→ TASK PROMPT
What you return should match the listing exactly, minus its images.

→ RECORD SET
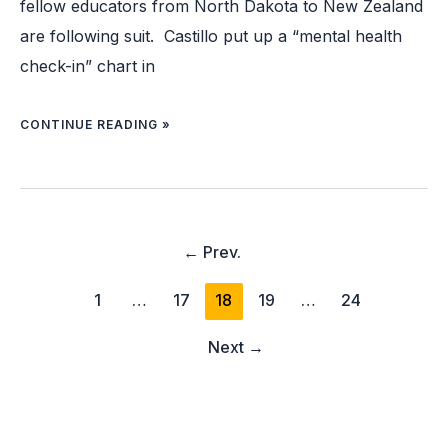
fellow educators from North Dakota to New Zealand
are following suit. Castillo put up a “mental health
check-in” chart in
CONTINUE READING »
←
Prev.
1
…
17
18
19
…
24
Next
→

→ ANSWER TO THIS PROBLEM
fellow educators from North Dakota to New Zealand
are following suit. Castillo put up a “mental health
check-in” chart in
CONTINUE READING »
←
Prev.
1
…
17
18
19
…
24
Next
→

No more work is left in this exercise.